Ils sont les premiers touchés par le changement climatique.
 
A travers leur expérience personnelle, des agriculteurs brésiliens nous racontent ce qu’entraîne ce phénomène de plus en plus inquiétant.


LES TEMOIGNAGES DE FRANCISCO ET NETO... 
Francisco Geraldo Neto vit avec sa famille dans le village de Caiçara, au nord-est du Brésil.
Sur leur ferme, ils cultivent une impressionnante variété d’environ 50 espèces différentes d’arbres fruitiers, de légumes, céréales et fourrage ainsi que des plantes.

« J’entends parler du changement climatique dans les journaux mais j’en ressens les effets sur mes cultures et moi-même. Le soleil est plus chaud, les températures plus élevées et le vent plus sec. J’entends parler de l’effet de serre, de la désertification et de « El Niño ». Je ne sais pas de quoi il s’agit mais ils provoquent des sécheresses en Amazonie, des inondations dans le nord-est du Brésil et davantage de tornades. »
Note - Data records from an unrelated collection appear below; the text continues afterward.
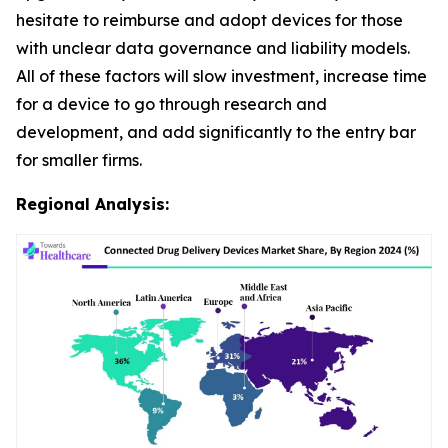
hesitate to reimburse and adopt devices for those
with unclear data governance and liability models.
All of these factors will slow investment, increase time
for a device to go through research and
development, and add significantly to the entry bar
for smaller firms.
Regional Analysis: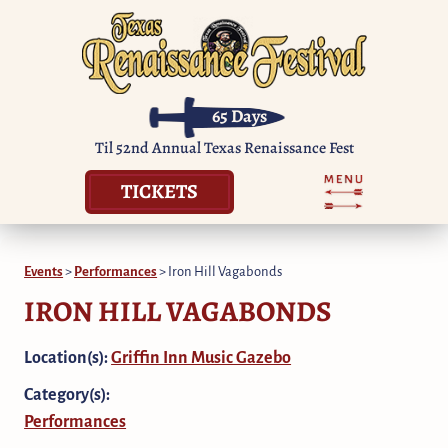
65
Days
Til 52nd Annual Texas Renaissance Fest
TICKETS
Events
>
Performances
>
Iron Hill Vagabonds
IRON HILL VAGABONDS
Location(s):
Griffin Inn Music Gazebo
Category(s):
Performances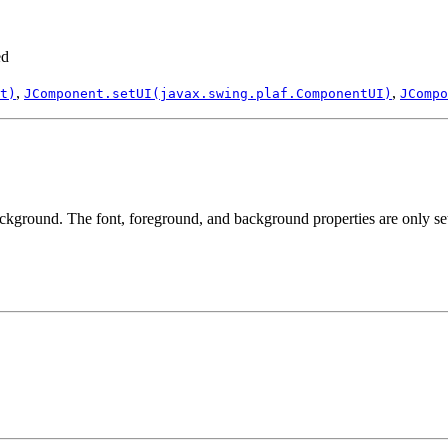
ed
,
,
t)
JComponent.setUI(javax.swing.plaf.ComponentUI)
JCompo
ackground. The font, foreground, and background properties are only set i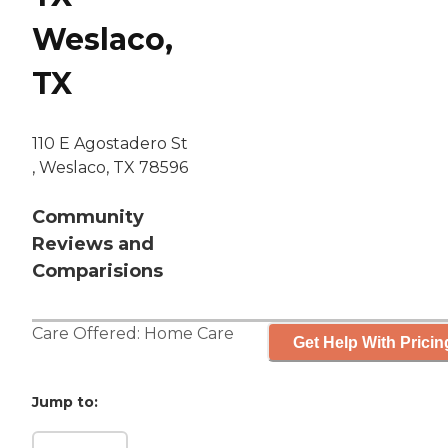
Weslaco,
TX
110 E Agostadero St
, Weslaco, TX 78596
Community
Reviews and
Comparisions
Care Offered:
Home Care
Get Help With Pricin
Jump to: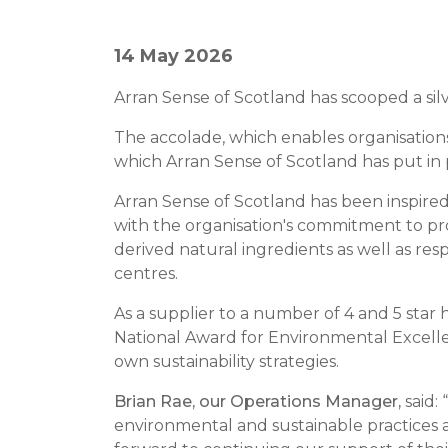
14 May 2026
Arran Sense of Scotland has scooped a sil
The accolade, which enables organisatio
which Arran Sense of Scotland has put in 
Arran Sense of Scotland has been inspired 
with the organisation's commitment to pro
derived natural ingredients as well as r
centres.
As a supplier to a number of 4 and 5 star
National Award for Environmental Excelle
own sustainability strategies.
Brian Rae, our Operations Manager,
said: 
environmental and sustainable practices 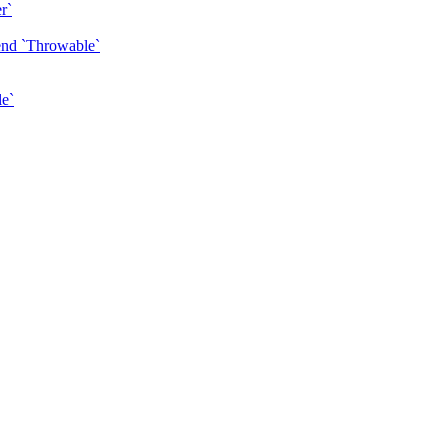
r`
tend `Throwable`
le`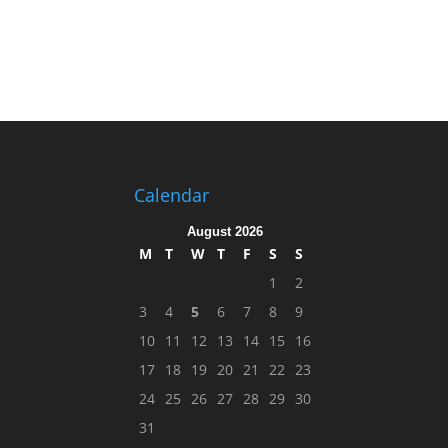
Calendar
August 2026
M
T
W
T
F
S
S
1
2
3
4
5
6
7
8
9
10
11
12
13
14
15
16
17
18
19
20
21
22
23
24
25
26
27
28
29
30
31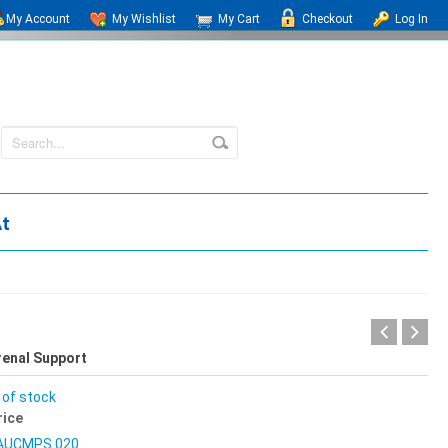
My Account
My Wishlist
My Cart
Checkout
Log In
At
renal Support
 of stock
rice
AUCMPS 020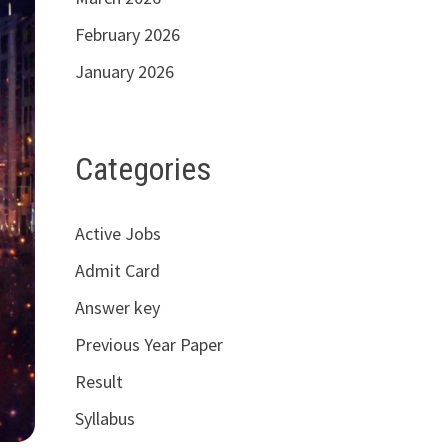
February 2026
January 2026
Categories
Active Jobs
Admit Card
Answer key
Previous Year Paper
Result
Syllabus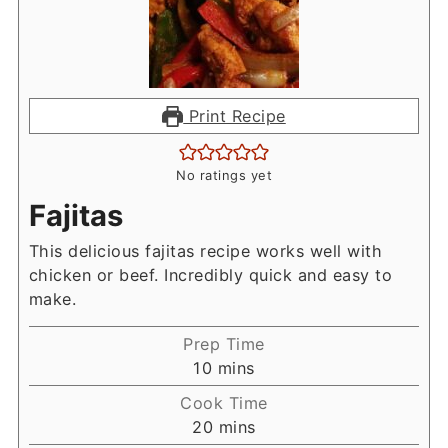
Print Recipe
No ratings yet
Fajitas
This delicious fajitas recipe works well with
chicken or beef. Incredibly quick and easy to
make.
Prep Time
minutes
10
mins
Cook Time
minutes
20
mins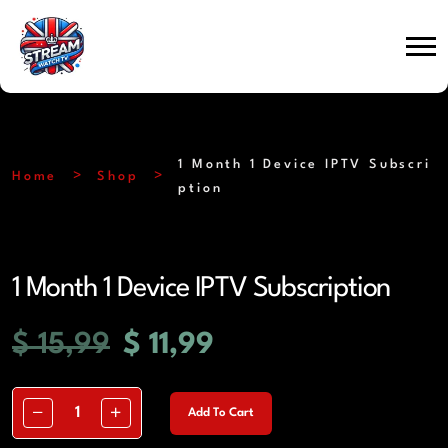
1 Month 1 Device IPTV Subscri
Home
Shop
ption
1 Month 1 Device IPTV Subscription
$
15,99
$
11,99
Add To Cart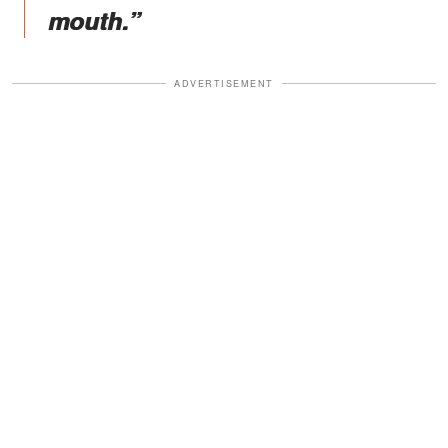
mouth.”
ADVERTISEMENT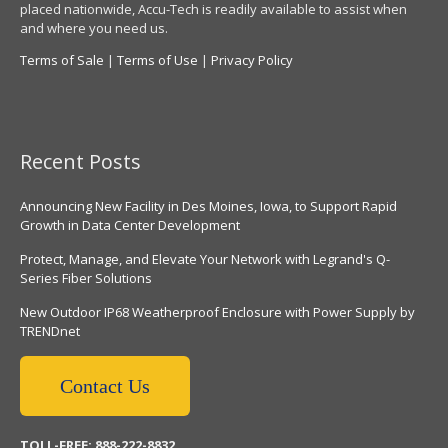
placed nationwide, Accu-Tech is readily available to assist when
and where you need us.
Terms of Sale
|
Terms of Use
|
Privacy Policy
Recent Posts
Announcing New Facility in Des Moines, Iowa, to Support Rapid
Growth in Data Center Development
Protect, Manage, and Elevate Your Network with Legrand's Q-
Series Fiber Solutions
New Outdoor IP68 Weatherproof Enclosure with Power Supply by
TRENDnet
Contact Us
TOLL-FREE: 888-222-8832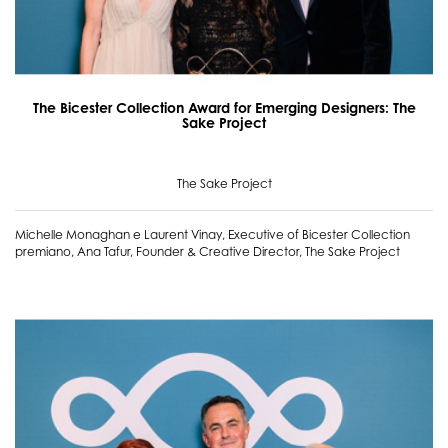
The Bicester Collection Award for Emerging Designers: The
Sake Project
The Sake Project
Michelle Monaghan e Laurent Vinay, Executive of Bicester Collection
premiano, Ana Tafur, Founder & Creative Director, The Sake Project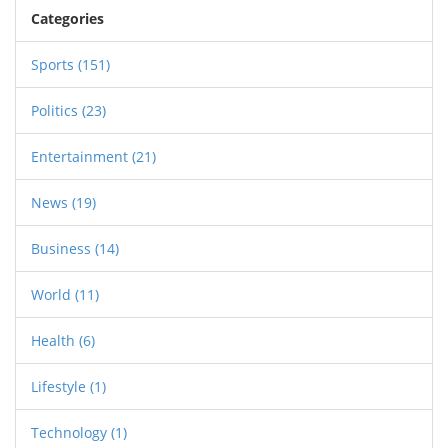
Categories
Sports
(151)
Politics
(23)
Entertainment
(21)
News
(19)
Business
(14)
World
(11)
Health
(6)
Lifestyle
(1)
Technology
(1)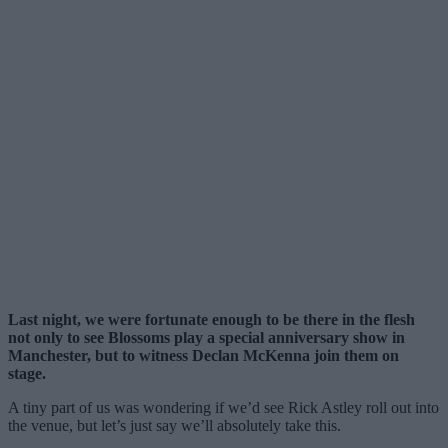
Last night, we were fortunate enough to be there in the flesh
not only to see Blossoms play a special anniversary show in
Manchester, but to witness Declan McKenna join them on
stage.
A tiny part of us was wondering if we’d see Rick Astley roll out into
the venue, but let’s just say we’ll absolutely take this.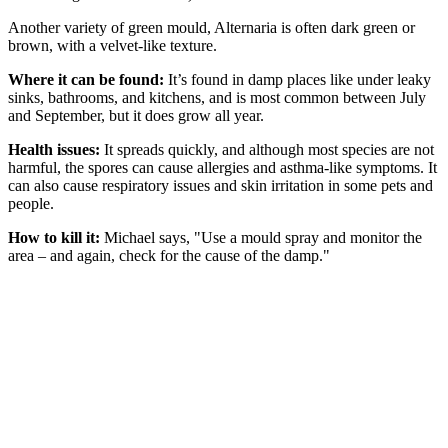
Another variety of green mould, Alternaria is often dark green or
brown, with a velvet-like texture.
Where it can be found:
It’s found in damp places like under leaky
sinks, bathrooms, and kitchens, and is most common between July
and September, but it does grow all year.
Health issues:
It spreads quickly, and although most species are not
harmful, the spores can cause allergies and asthma-like symptoms. It
can also cause respiratory issues and skin irritation in some pets and
people.
How to kill it:
Michael says, "Use a mould spray and monitor the
area – and again, check for the cause of the damp."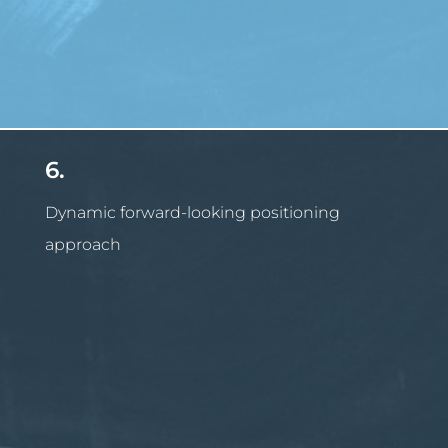
6.
Dynamic forward-looking positioning
approach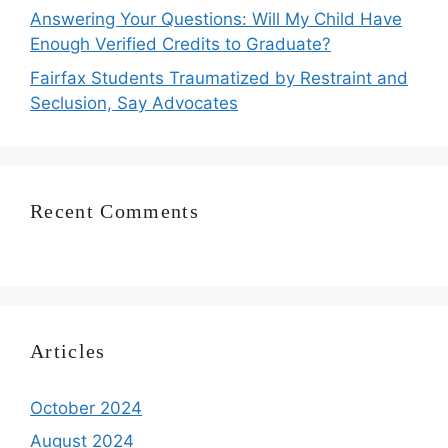
Answering Your Questions: Will My Child Have
Enough Verified Credits to Graduate?
Fairfax Students Traumatized by Restraint and
Seclusion, Say Advocates
Recent Comments
Articles
October 2024
August 2024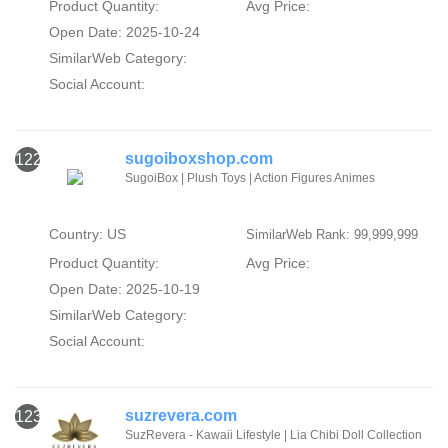
Product Quantity:
Avg Price:
Open Date: 2025-10-24
SimilarWeb Category:
Social Account:
sugoiboxshop.com
122
SugoiBox | Plush Toys | Action Figures Animes
Country: US
SimilarWeb Rank: 99,999,999
Product Quantity:
Avg Price:
Open Date: 2025-10-19
SimilarWeb Category:
Social Account:
suzrevera.com
123
SuzRevera - Kawaii Lifestyle | Lia Chibi Doll Collection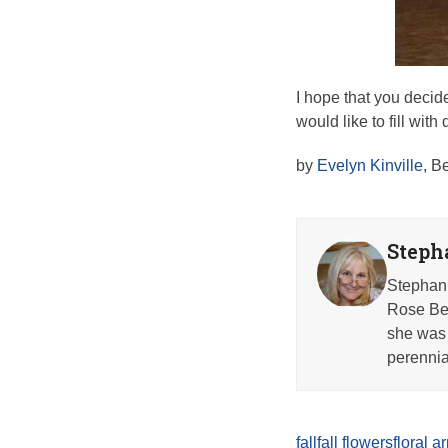
I hope that you decide
would like to fill wit
by
Evelyn Kinville,
Be
Steph
Stephani
Rose Beh
she was 
perennia
fall
fall flowers
floral 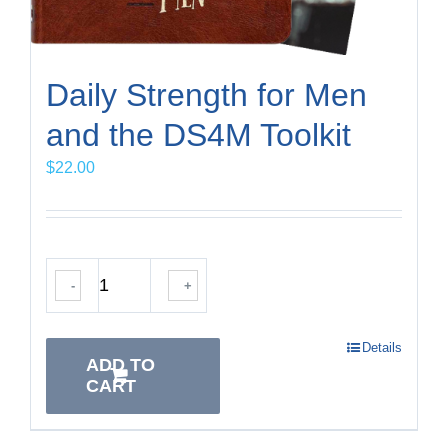
Daily Strength for Men
and the DS4M Toolkit
$
22.00
-
+
Details
ADD TO
CART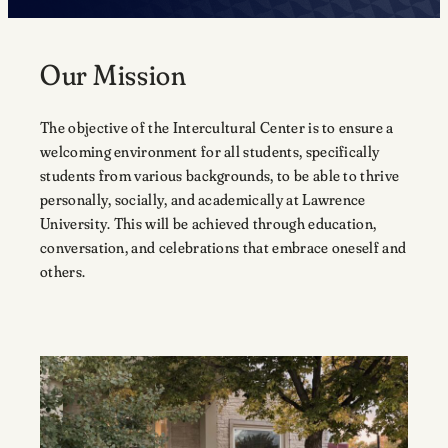
Our Mission
The objective of the Intercultural Center is to ensure a
welcoming environment for all students, specifically
students from various backgrounds, to be able to thrive
personally, socially, and academically at Lawrence
University. This will be achieved through education,
conversation, and celebrations that embrace oneself and
others.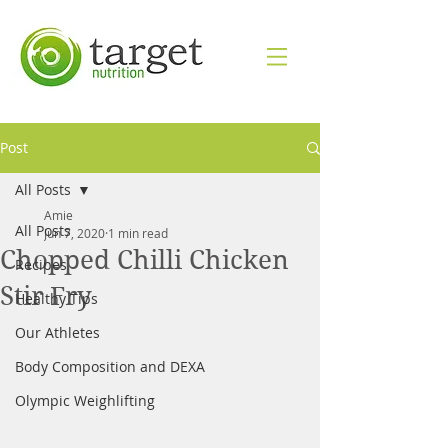
Post
All Posts
Amie
All Posts
Jun 7, 2020
1 min read
Chopped Chilli Chicken
Recipes
Stir Fry
Healthy Tips
Our Athletes
Body Composition and DEXA
Olympic Weighlifting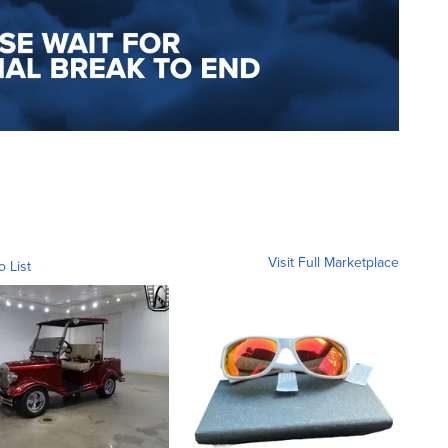
Visit Full Marketplace
o List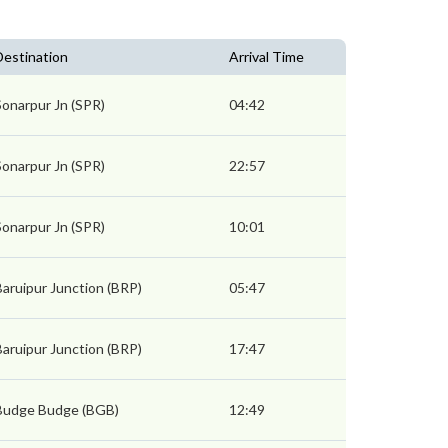
Destination
Arrival Time
Sonarpur Jn (SPR)
04:42
Sonarpur Jn (SPR)
22:57
Sonarpur Jn (SPR)
10:01
Baruipur Junction (BRP)
05:47
Baruipur Junction (BRP)
17:47
Budge Budge (BGB)
12:49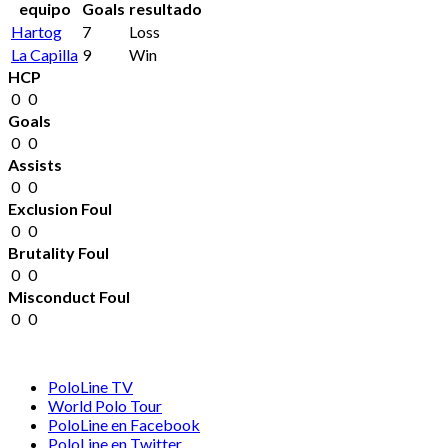
equipo
Goals
resultado
Hartog
7
Loss
La Capilla
9
Win
HCP
0
0
Goals
0
0
Assists
0
0
Exclusion Foul
0
0
Brutality Foul
0
0
Misconduct Foul
0
0
PoloLine TV
World Polo Tour
PoloLine en Facebook
PoloLine en Twitter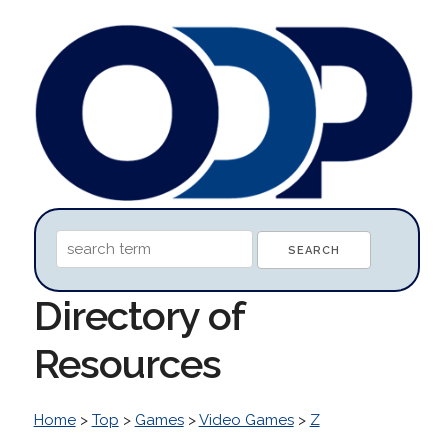
Directory of
Resources
Home
>
Top
>
Games
>
Video Games
>
Z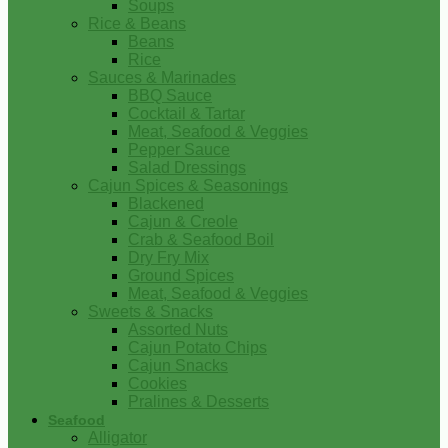
Soups
Rice & Beans
Beans
Rice
Sauces & Marinades
BBQ Sauce
Cocktail & Tartar
Meat, Seafood & Veggies
Pepper Sauce
Salad Dressings
Cajun Spices & Seasonings
Blackened
Cajun & Creole
Crab & Seafood Boil
Dry Fry Mix
Ground Spices
Meat, Seafood & Veggies
Sweets & Snacks
Assorted Nuts
Cajun Potato Chips
Cajun Snacks
Cookies
Pralines & Desserts
Seafood
Alligator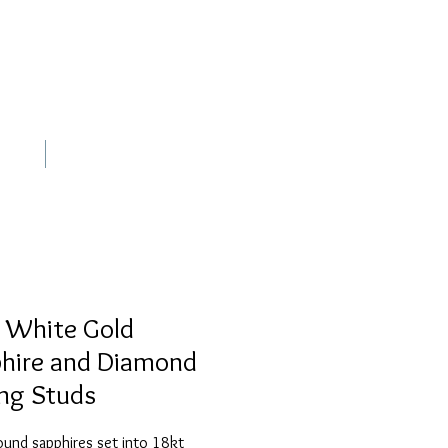
out
Contact
 White Gold
hire and Diamond
ing Studs
round sapphires set into 18kt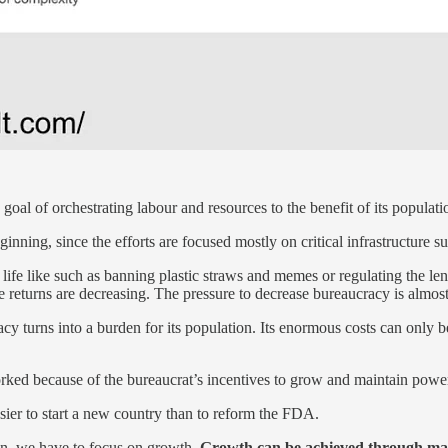
goal of orchestrating labour and resources to the benefit of its populati
ning, since the efforts are focused mostly on critical infrastructure suc
 of life like such as banning plastic straws and memes or regulating the
he returns are decreasing. The pressure to decrease bureaucracy is almost 
cy turns into a burden for its population. Its enormous costs can only 
rked because of the bureaucrat’s incentives to grow and maintain power
easier to start a new country than to reform the FDA.
ion, we have to focus on growth.
Growth can be achieved through mai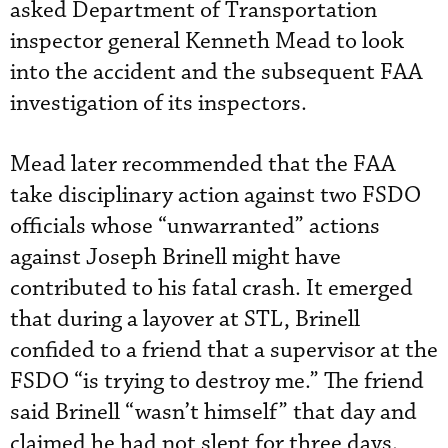
asked Department of Transportation
inspector general Kenneth Mead to look
into the accident and the subsequent FAA
investigation of its inspectors.
Mead later recommended that the FAA
take disciplinary action against two FSDO
officials whose “unwarranted” actions
against Joseph Brinell might have
contributed to his fatal crash. It emerged
that during a layover at STL, Brinell
confided to a friend that a supervisor at the
FSDO “is trying to destroy me.” The friend
said Brinell “wasn’t himself” that day and
claimed he had not slept for three days.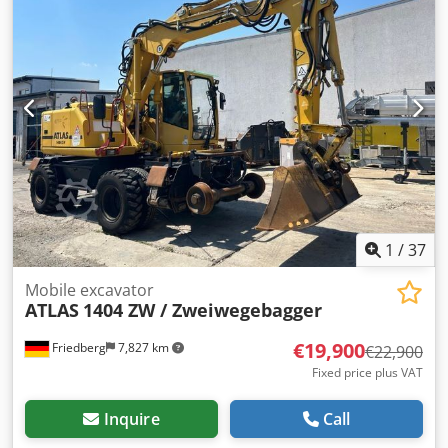
1
/
37
Mobile excavator
ATLAS
1404 ZW / Zweiwegebagger
€19,900
Friedberg
7,827 km
€22,900
Fixed price plus VAT
Inquire
Call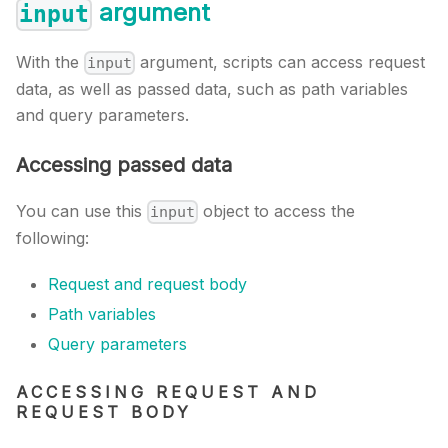
argument
input
With the
argument, scripts can access request
input
data, as well as passed data, such as path variables
and query parameters.
Accessing passed data
You can use this
object to access the
input
following:
Request and request body
Path variables
Query parameters
ACCESSING REQUEST AND
REQUEST BODY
En 1980, un ruisseau coulait au milieu de sa ferme presque toute l’année.
Dans les années 1990, son niveau a peu à peu baissé, au point que trois mois après la saison des pluies, le ruisseau était à sec.

Pour pallier ce problème, sa famille a construit un barrage en 1999.

« Nous utilisons l’eau du barrage pour irriguer et pour le bétail. Nous irriguons maintenant nettement plus qu’il y a cinq ans parce qu’il fait plus chaud et plus sec la moitié de l’année. Autrefois, nous irriguions une fois par jour, maintenant c’est deux fois et pourtant les plantes dépérissent. Nous avons peur de manquer d’eau dans l’avenir parce que le climat est maintenant tellement changeant. »

 

...D'IVAN...

José Ivan Monteiro Lopes vit avec sa famille et ses parents dans la région de Pajeú dans l’État de Pernambuco.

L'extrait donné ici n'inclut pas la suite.